The news that Scotland captain Kyle Coetzer will miss Tuesday's clash with Australia is a bitter blow for his side. If Scotland were to carry out a famous upset in the one-day international in Edinburgh, Coetzer would need to be at the centre of it.
Vice-captain Preston Mommsen will take over as captain at The Grange, while Coetzer's replacement in the side is yet to be named.
A nice story would be for Australian-born Hamish Gardiner to make his debut against the visiting nation. Freddie Coleman could also get his first start after recently breaking into the Warwickshire squad. However, neither of those players would compensate for the loss of Coetzer.

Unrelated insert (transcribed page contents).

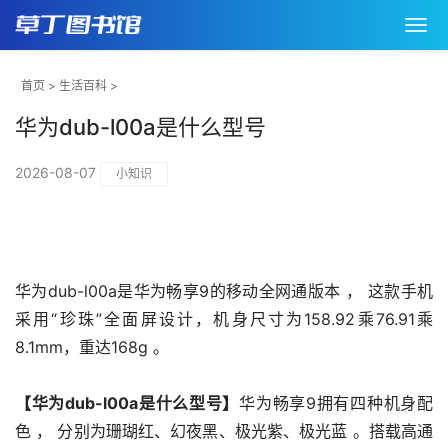
首页
>
生活百科
>
华为dub-l00a是什么型号
2026-08-07
小知识
华为dub-l00a是华为畅享9的移动全网通版本 ， 这款手机
采用“珍珠”全面屏设计，机身尺寸为158.92乘76.91乘
8.1mm，重达168g 。
【华为dub-l00a是什么型号】
华为畅享9拥有四种机身配
色 ， 分别为珊瑚红、幻夜黑、极光紫、极光蓝 。搭载高通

In June, when batting for Northamptonshire, Coetzer took Leicestershire's bowling to pieces on his way to 219. This effort is made all the more impressive by the fact that he had to finish the previous day on 156 and then come back to resume his innings the following morning.
Scottish batsmen in first-class cricket are rarer than you might think. Ones who make double-hundreds are an even more select group. The loss of such a player for an ODI against Australia is devastating.

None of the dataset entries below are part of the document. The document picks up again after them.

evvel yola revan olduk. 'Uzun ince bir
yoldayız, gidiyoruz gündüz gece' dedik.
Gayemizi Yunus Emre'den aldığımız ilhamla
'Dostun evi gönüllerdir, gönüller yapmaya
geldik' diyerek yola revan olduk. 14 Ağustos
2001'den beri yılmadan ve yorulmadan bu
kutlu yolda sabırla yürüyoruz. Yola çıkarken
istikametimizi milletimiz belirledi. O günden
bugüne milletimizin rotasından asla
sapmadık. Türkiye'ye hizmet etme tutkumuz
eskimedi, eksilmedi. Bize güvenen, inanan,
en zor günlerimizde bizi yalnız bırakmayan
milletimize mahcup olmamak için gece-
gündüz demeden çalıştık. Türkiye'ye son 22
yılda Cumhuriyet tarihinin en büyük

Coetzer is generally regarded as one of the best batsmen Scotland have produced in the last decade. His wide range of strokes means he is difficult to pin down. Equally strong off the back or front foot, he can either bat a lengthy innings to save a game or elevate the run-rate with big hitting to ensure a solid first-innings score.
He hasn't been captain of Scotland for long, taking over the mantle in May when Gordon Drummond retired. However, he made an impact for his side long before that.

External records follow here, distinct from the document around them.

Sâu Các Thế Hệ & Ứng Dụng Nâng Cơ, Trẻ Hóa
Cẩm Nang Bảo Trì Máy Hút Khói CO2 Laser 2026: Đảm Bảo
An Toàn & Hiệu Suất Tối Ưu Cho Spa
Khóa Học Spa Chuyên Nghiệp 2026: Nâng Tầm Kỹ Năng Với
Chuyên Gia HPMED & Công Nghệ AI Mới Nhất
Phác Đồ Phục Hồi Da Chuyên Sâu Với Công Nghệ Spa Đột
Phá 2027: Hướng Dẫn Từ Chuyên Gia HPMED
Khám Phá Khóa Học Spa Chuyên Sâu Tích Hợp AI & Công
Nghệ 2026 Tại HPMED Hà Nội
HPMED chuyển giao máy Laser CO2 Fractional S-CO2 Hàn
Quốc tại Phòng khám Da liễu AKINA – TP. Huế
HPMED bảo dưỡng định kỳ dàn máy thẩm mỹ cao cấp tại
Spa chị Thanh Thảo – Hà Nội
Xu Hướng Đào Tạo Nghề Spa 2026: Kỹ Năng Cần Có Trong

In 2009, during a World Twenty20 contest with South Africa, Coetzer took a catch on the boundary that ranks as one of the best ever seen in the game.
Australia will be looking to dominate Scotland from the moment the first ball is bowled, so good fielding will be required from the Saltires in order for them to keep the game close.
While not the strongest bowler in the side, Coetzer's medium pace also offers another wrinkle to a game where Scotland should look to rotate bowlers wherever possible.
We saw what Aaron Finch did to England in the first T20 game, so it's essential to keep the Aussies guessing and never let the bowling become predictable. Stuart Broad kept himself and Steven Finn on too long, allowing Finch and the Australians to get comfortable on a good pitch and throw the bat at length balls.
Scotland need every advantage they can get in Edinburgh on Tuesday. The loss of Coetzer just robbed them of at least three.